Before you start, I thought I'd write a little list of helpful tips to get you doing things properly.
Most of these points probably relate to any kind of industry, such as beauty or fashion, but because I'm about as fashionable as a tie-dye T shirt and a pair of crocs, I'll be referring to food blogging.
There are two types of posts:
1. Review of something (a restaurant/sandwich/burger)
2. Your own recipes.
Stick with no 1. No-one gives a fuck about your recipes.

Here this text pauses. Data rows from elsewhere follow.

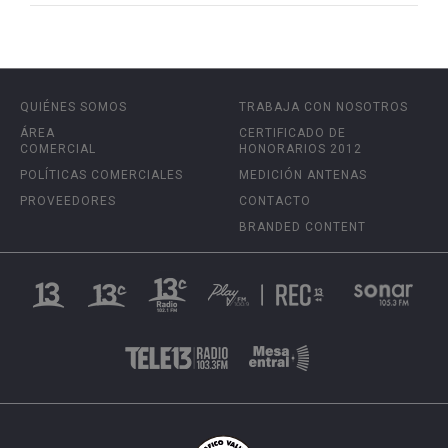
QUIÉNES SOMOS
TRABAJA CON NOSOTROS
ÁREA
CERTIFICADO DE
COMERCIAL
HONORARIOS 2012
POLÍTICAS COMERCIALES
MEDICIÓN ANTENAS
PROVEEDORES
CONTACTO
BRANDED CONTENT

2. Freebies.The first and most important thing about being a food blogger is GETTING FREE SHIT. The way you get free shit? SAY NICE THINGS ABOUT STUFF. The more nice things you say, the more free stuff you will get.
2. Where do you start?
Start by going to restaurants, cafes, bars etc. Yes, unfortunately you will have to pay for a few meals to begin with. Don't worry, this won't last long. Next day, blog about how brilliant it was. Send a link to the restaurant, chances are they'll thank you with a free meal. Never be nasty about anywhere, except for easy targets. (see below)
3. Easy targets.
The only places you are allowed to be negative about fall into three categories:
1. Crappy chains you wouldn't seen dead in such as Aberdeen steakhouse, Yo! Sushi etc. (you can ironically blog about them though, which will raise a wry chuckle and a wink with other food bloggers).
2. Celebrity chefs' places that are so big and famous they don't give a flying fuck about food bloggers. Jamie Oliver, Ramsay, Wallace etc.
3. Places that bigger food bloggers have already been nasty about.
4. Go to events. As a food blogger, you will be invited to many events. Openings, launches, pop-ups, street food festivals etc (I'm literally going through hundreds of emails for tonight alone). It is customary to tweet about your TERRIBLE hangover from said event last night so people know exactly where you were, and which brand of just-launched vodka you drank, with in-jokes aplenty from the night before.
5. Distance martyrdom. As highlighted by MBFBY once before, here, if it's not in Central London, point out how much of a trek you went on to get to aforementioned restaurant you're blogging about. You want to get across how dedicated to food you are and how nestled you are in the cool places to be.
You don't have to write much. Nobody reads it anyway. One thing that's become quite popular is minimal text (what the dish is called) and a many of pictures. Oh, and multiple pictures of yourself = winner. Who DOESN'T want to see your smug face on a blog about food?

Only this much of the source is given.